Descubriste nidos dentro mi cuerpo,
hallaste cantos que se escondían trémulos tras las ramas y la nieve.
Penetraste los sueños de las hojas moradas por el beso del invierno
y echaste a volar a las aves renacidas hacia los cielos,
más allá del alcance de mi piel.
Gorriones azules revolotean en el éter que emerge de tus dedos
cuando oprimes los ojos del sol en mi interior.
Liberas hacia tus cielos a las palomas de ese planeta
deshabitado por humanos, las desatas en un grito que traspasa las atmósfera de mis ojos.

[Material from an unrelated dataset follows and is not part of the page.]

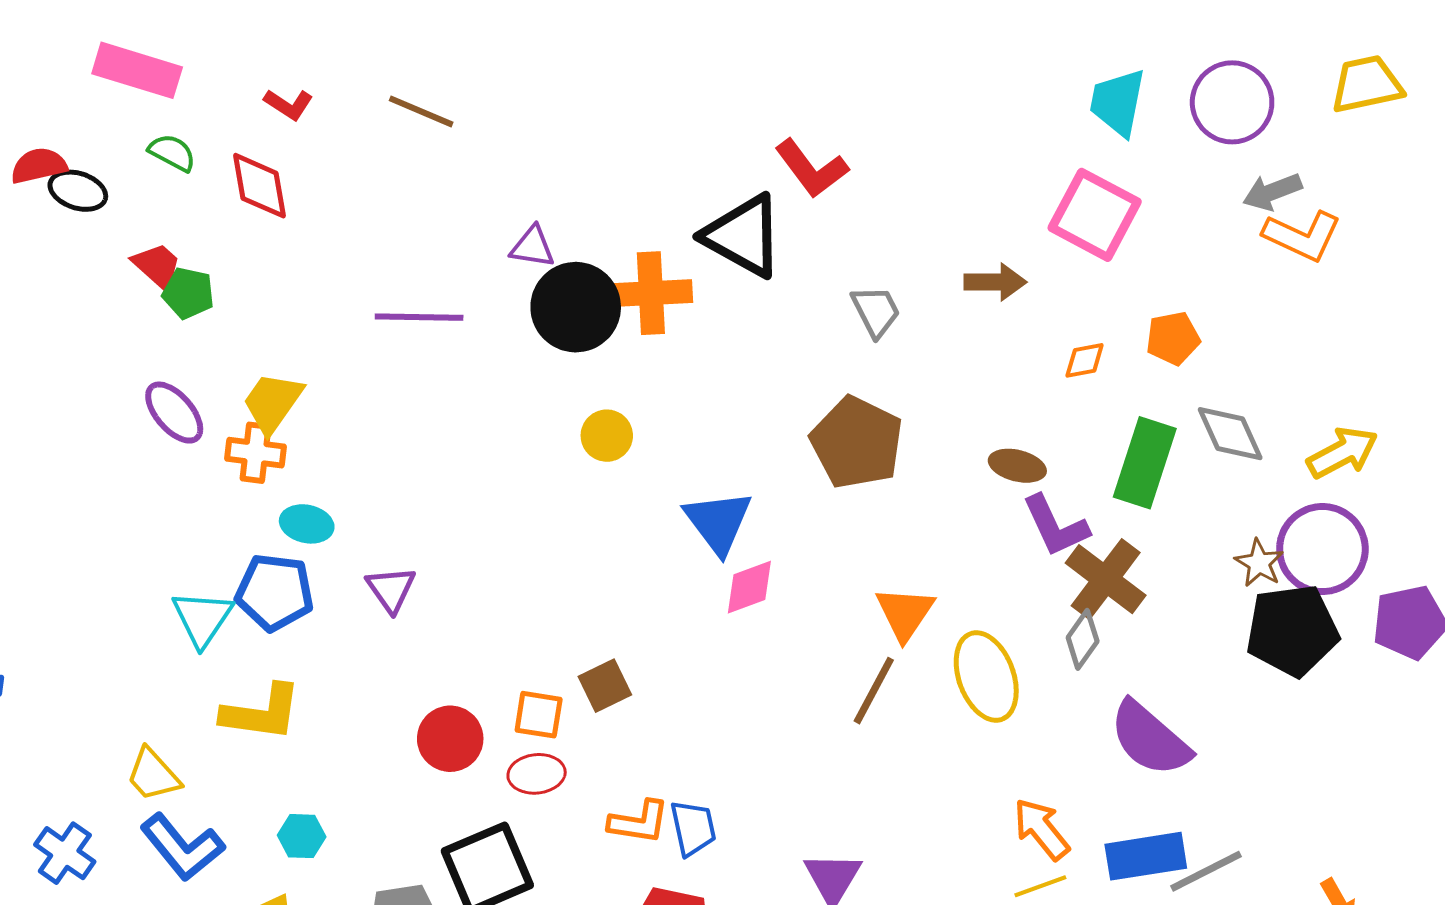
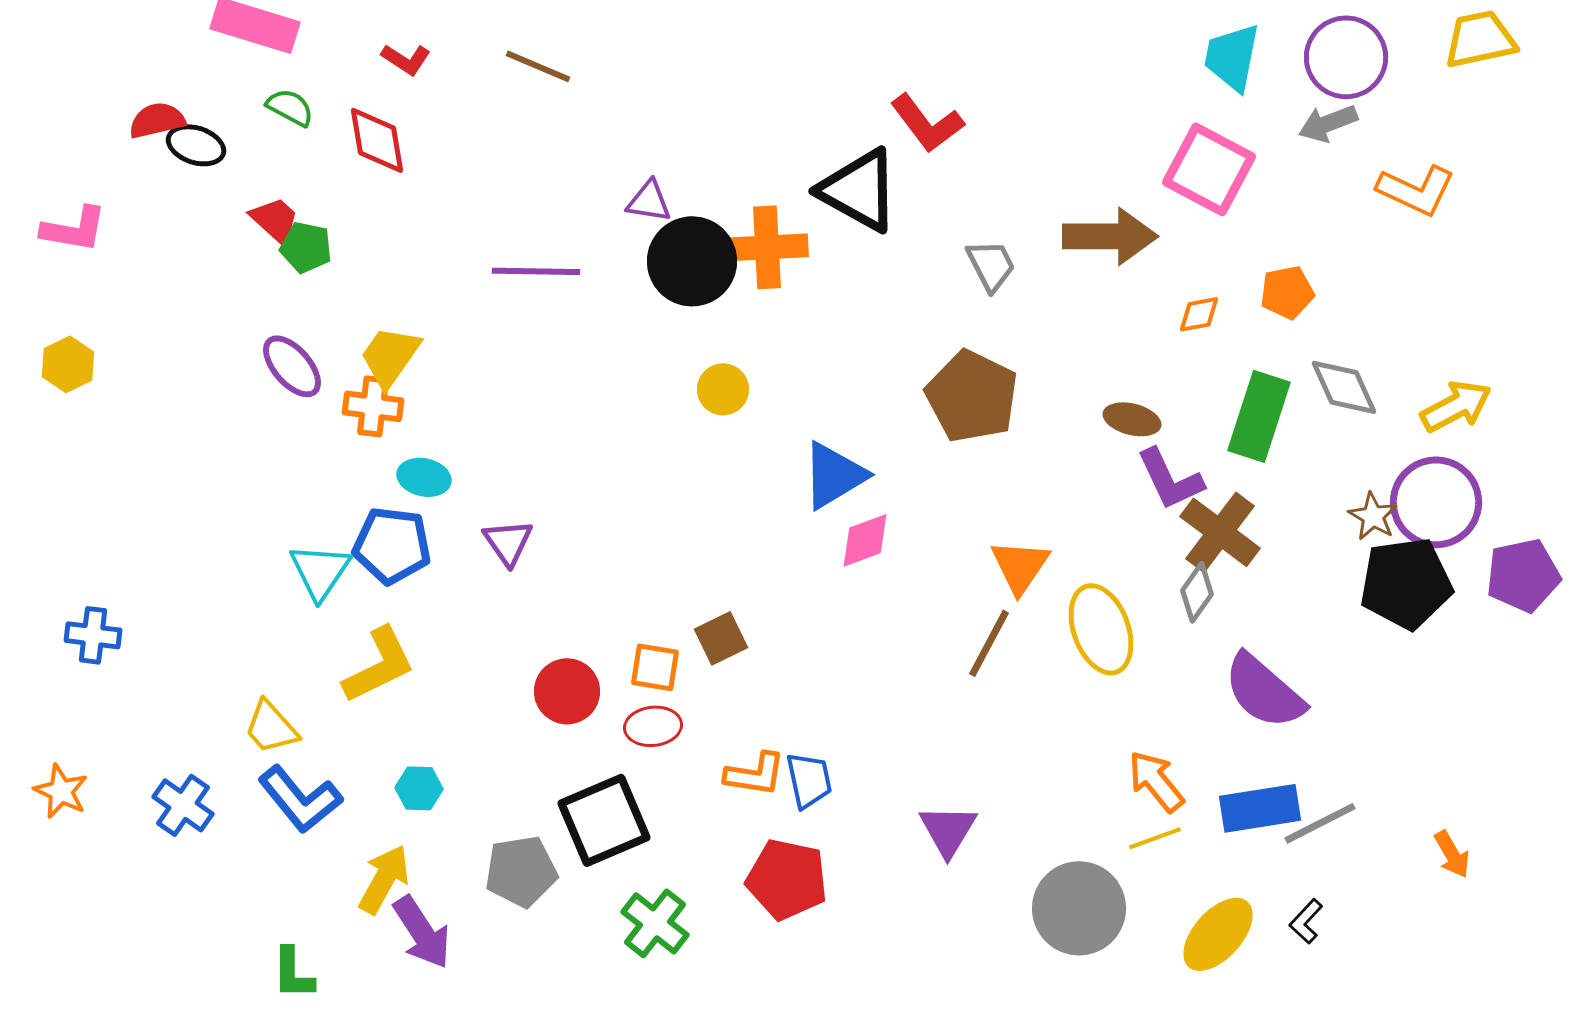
gray arrow: (1272, 192) -> (1328, 123), moved
brown arrow: (995, 282) -> (1110, 236), size x1.5
blue triangle: (718, 522) -> (834, 475), turned 36
yellow L-shape: (262, 713) -> (379, 665), turned -34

Temo que mis aves extraterrestres no puedan respirar y resistir el vuelo en tu cielo,
son luces fugaces de un amanecer en lecho de muerte.
Temo que no puedan regresar a casa después de la súbita liberación,
sino que escondan sus cantos en los nidos de tu corteza hasta dar vida en tus asteroides.
Cuán profunda es la voz de tus besos que viaja a través del vacío de caña
que divide mi cuerpo, poblando con sus ecos los campos sin fin que extiende mi alma.
Desentierras nidos, cascarones caídos en la tierra, revives los huesos de los pájaros
para que arrastren sus júbilos y lamentos por la urna de tu lecho.
Escoges la noche para despertar todo este nido que estremece el aire
y la paz de las estrellas antes de transformarse en el rocío del día.
Disfrutas usar como dedos las manecillas del reloj noctámbulo,
para arrancar de sus cúpulas a las mariposas brillantes del firmamento
donde te enorgulleces por ser el hombre capaz transgredir mi espacio.
Cascarones abiertos para que las almas de mis pájaros respiren tu atmósfera.
Oh, cuántos gritos en libertad montan sus almas.